▶ THE TASK
From the line with "Answer in <instances>...</instances>." down to the final line of the material below, quote every line exactly and leave out all lines before it.

▶ TASK MATERIAL

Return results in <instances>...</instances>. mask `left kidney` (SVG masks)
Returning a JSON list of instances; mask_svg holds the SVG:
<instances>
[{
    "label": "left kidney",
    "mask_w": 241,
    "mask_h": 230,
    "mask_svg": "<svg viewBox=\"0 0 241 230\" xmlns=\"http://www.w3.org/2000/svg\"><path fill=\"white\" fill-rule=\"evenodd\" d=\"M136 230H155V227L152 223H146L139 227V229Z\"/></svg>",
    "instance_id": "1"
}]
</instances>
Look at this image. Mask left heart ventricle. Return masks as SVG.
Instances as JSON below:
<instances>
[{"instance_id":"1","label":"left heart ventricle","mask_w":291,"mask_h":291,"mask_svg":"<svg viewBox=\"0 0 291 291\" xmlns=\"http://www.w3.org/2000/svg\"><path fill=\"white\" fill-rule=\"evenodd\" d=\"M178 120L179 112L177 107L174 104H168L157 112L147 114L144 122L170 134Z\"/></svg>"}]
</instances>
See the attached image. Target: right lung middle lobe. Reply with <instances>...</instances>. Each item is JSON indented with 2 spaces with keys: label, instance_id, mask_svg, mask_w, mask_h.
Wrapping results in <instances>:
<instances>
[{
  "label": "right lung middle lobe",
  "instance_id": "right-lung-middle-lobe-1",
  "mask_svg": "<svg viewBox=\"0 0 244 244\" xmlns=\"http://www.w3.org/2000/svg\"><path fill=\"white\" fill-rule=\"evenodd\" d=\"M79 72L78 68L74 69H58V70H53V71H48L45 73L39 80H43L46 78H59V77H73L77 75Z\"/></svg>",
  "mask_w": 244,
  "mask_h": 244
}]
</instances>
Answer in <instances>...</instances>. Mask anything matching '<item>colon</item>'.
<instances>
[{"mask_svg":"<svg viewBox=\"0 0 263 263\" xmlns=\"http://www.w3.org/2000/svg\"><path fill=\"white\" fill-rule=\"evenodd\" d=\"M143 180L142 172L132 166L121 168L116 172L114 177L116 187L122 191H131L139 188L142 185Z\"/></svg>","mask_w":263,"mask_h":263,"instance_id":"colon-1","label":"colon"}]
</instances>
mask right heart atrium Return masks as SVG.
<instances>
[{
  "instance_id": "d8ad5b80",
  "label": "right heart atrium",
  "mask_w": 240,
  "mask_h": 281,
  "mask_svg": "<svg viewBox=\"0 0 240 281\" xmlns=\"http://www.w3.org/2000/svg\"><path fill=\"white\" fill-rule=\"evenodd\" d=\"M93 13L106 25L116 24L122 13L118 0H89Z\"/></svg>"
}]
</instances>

▶ EXERCISE SOLUTION
Answer in <instances>...</instances>. Mask anything matching '<item>colon</item>'.
<instances>
[{"mask_svg":"<svg viewBox=\"0 0 263 263\" xmlns=\"http://www.w3.org/2000/svg\"><path fill=\"white\" fill-rule=\"evenodd\" d=\"M143 180L142 172L132 166L121 168L116 172L114 177L116 187L122 191H131L139 188L142 185Z\"/></svg>","mask_w":263,"mask_h":263,"instance_id":"colon-1","label":"colon"}]
</instances>
mask right heart atrium Return masks as SVG.
<instances>
[{
  "instance_id": "d8ad5b80",
  "label": "right heart atrium",
  "mask_w": 240,
  "mask_h": 281,
  "mask_svg": "<svg viewBox=\"0 0 240 281\" xmlns=\"http://www.w3.org/2000/svg\"><path fill=\"white\" fill-rule=\"evenodd\" d=\"M93 13L106 25L116 24L122 13L118 0H89Z\"/></svg>"
}]
</instances>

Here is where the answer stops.